Mint reached out to Kajaria Ceramics, which was unavailable for comment. Meanwhile, Somany Ceramics, Nitco, Asian Granito India, and Orient Bell did not respond to queries sent.

Flagging fuel supply

On 5 March, Somany Ceramics said that Sabarmati Gas informed it that R-LNG supplies have been severely impacted by the Middle East conflict and its effects on global energy markets.

Despite gas supply restrictions affecting its Kadi, Gujarat plant, Somany expects no material impact on operations.

On 6 March, Asian Granito said it faces temporary production disruptions due to fuel curbs but expects no significant overall impact.

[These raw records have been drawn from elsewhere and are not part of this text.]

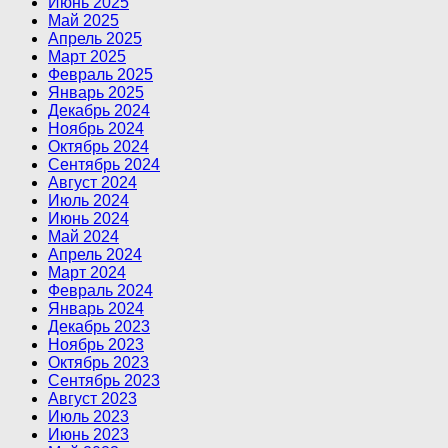
Июнь 2025
Май 2025
Апрель 2025
Март 2025
Февраль 2025
Январь 2025
Декабрь 2024
Ноябрь 2024
Октябрь 2024
Сентябрь 2024
Август 2024
Июль 2024
Июнь 2024
Май 2024
Апрель 2024
Март 2024
Февраль 2024
Январь 2024
Декабрь 2023
Ноябрь 2023
Октябрь 2023
Сентябрь 2023
Август 2023
Июль 2023
Июнь 2023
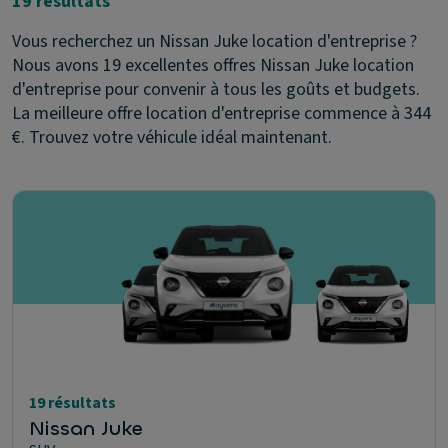
19 résultats
Vous recherchez un Nissan Juke location d'entreprise ?
Nous avons 19 excellentes offres Nissan Juke location
d'entreprise pour convenir à tous les goûts et budgets.
La meilleure offre location d'entreprise commence à 344
€. Trouvez votre véhicule idéal maintenant.
19 résultats
Nissan Juke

Several sectors reliant on natural gas or LPG are beginning to see operational disruptions, said JM Financial Institutional Securities on 10 March. “Ceramic manufacturers have already faced supply curtailments, with some factories expected to operate for only 10–15 days at current gas availability levels.”

Key Takeaways
  • US–Iran tensions have increased the cost of natural gas and propane.
  • Morbi's ceramic cluster faces massive production shutdowns due to fuel shortages.
  • Listed tile makers face potential earnings downgrades if supply disruptions persist.
  • Mutual funds have trimmed their exposure to major ceramic tile manufacturers.
  • New trade deals with the UK, Oman, and the European Union promise long-term growth.